Capital-intensive states such as California, New York and Texas receive the most corporate welfare, while states such the South and Northeast have the least.
The most generous states are Texas and California, which together account for $2.7 trillion of federal corporate welfare and other federal tax breaks.
The least generous are Texas, New Jersey and Illinois, which each receive $1.7 billion.
A number of states, including New York, have reduced corporate welfare since the Reagan era.
Some have given back in recent years, but the percentage of state taxes paid has not increased, according to the Tax Policy Center, a Washington think tank.
The Tax Policy center said states with higher levels of corporate welfare generally do not have higher corporate tax rates, and the biggest state corporations have fewer jobs.
Texas is one of the most generous.
Capital gains tax: The federal government levies a corporate income tax on profits, capital gains and dividends of publicly traded corporations.
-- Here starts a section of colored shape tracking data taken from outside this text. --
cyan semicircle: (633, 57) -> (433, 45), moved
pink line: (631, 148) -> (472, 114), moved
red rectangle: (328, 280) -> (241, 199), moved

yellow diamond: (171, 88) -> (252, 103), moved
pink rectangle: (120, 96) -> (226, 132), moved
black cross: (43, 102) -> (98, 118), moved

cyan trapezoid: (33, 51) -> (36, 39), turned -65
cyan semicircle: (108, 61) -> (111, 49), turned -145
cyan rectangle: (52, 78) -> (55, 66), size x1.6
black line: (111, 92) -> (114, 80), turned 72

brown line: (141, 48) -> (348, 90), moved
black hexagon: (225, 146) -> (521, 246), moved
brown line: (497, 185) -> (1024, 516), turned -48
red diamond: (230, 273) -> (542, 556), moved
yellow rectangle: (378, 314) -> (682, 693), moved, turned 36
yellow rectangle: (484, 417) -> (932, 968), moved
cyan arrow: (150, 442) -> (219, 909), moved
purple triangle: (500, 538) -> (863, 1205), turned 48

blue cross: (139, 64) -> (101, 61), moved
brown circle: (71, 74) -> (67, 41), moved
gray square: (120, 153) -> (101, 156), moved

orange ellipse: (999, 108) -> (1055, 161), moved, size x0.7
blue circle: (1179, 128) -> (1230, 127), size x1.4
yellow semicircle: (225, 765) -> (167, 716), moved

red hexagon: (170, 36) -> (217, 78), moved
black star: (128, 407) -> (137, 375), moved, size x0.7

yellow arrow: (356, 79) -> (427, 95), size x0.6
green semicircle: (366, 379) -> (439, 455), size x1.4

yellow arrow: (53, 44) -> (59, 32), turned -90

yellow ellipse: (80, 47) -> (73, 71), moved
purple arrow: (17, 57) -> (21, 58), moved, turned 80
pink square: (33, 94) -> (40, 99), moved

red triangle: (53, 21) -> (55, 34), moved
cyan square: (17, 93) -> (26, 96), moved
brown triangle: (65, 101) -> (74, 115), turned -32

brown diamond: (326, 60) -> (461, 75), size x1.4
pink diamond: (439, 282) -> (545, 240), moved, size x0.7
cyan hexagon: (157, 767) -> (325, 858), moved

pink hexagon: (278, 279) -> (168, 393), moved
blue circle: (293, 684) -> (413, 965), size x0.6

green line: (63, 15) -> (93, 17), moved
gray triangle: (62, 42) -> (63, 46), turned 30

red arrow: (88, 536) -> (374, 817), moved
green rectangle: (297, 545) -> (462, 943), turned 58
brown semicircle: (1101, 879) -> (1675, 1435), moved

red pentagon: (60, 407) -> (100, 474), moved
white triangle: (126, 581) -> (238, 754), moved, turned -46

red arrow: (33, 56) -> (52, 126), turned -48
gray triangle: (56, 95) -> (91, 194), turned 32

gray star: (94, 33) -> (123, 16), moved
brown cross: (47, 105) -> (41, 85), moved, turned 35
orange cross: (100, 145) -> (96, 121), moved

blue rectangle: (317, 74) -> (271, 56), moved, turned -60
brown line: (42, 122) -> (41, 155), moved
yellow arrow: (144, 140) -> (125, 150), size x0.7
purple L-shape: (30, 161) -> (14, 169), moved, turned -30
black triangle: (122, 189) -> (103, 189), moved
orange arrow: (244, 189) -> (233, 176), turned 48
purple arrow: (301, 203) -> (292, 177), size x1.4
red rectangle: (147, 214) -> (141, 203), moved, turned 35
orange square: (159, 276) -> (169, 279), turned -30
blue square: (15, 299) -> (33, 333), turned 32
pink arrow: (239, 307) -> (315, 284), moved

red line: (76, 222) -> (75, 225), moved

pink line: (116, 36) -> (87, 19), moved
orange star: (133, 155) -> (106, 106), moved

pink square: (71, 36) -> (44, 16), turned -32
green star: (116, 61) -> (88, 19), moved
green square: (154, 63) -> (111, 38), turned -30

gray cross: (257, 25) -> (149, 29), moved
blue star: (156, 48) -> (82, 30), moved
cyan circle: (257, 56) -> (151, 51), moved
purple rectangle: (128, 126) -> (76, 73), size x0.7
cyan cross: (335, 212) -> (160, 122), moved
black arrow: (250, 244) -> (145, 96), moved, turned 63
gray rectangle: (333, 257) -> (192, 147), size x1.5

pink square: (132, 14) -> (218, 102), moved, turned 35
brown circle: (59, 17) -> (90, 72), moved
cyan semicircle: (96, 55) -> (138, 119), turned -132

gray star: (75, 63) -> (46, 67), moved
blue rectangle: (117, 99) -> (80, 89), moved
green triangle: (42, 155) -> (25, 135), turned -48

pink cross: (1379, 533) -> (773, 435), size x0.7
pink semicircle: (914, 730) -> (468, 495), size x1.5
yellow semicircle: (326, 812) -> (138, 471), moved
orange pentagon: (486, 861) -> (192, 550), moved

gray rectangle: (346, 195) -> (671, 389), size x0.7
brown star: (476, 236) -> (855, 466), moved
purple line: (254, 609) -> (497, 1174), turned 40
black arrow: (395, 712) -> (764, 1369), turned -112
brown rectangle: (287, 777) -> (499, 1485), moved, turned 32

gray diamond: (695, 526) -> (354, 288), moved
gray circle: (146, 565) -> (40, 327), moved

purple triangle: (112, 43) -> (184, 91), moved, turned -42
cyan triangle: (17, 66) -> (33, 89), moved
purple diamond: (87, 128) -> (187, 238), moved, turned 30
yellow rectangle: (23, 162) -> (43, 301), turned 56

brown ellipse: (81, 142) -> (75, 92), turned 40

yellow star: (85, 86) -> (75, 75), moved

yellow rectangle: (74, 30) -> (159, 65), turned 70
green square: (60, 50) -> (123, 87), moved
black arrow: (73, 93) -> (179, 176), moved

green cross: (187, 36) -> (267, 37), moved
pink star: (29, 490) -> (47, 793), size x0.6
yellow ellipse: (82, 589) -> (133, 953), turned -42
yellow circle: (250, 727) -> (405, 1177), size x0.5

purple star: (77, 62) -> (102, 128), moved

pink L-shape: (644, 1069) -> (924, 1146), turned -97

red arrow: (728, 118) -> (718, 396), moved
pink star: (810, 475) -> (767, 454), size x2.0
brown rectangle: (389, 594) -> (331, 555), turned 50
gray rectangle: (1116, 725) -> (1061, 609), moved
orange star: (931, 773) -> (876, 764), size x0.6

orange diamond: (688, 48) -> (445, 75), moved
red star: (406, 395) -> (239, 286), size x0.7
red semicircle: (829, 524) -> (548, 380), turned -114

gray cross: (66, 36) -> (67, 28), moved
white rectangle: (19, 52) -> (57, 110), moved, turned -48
That money is used to pay for a variety of programs including infrastructure improvements and education, among other things.
The tax is scheduled to expire at the end of the year, meaning the Trump administration has until the end March to reach an agreement on how to deal with it.
The biggest federal tax break for corporations is the deduction for state and local taxes.
The deduction allows corporations to deduct the federal income tax paid on income they make in a state that they have no presence in.
The state then gets the rest of the tax revenue from the federal tax, which helps balance the budget.
Companies often choose to move profits offshore, rather than paying federal taxes, so the amount of tax they owe is lower.
But the deduction doesn’t affect the amount companies have to pay on the federal payroll tax, and it doesn’t help pay for unemployment benefits, health insurance, the Earned Income Tax Credit and other tax breaks that the companies also receive.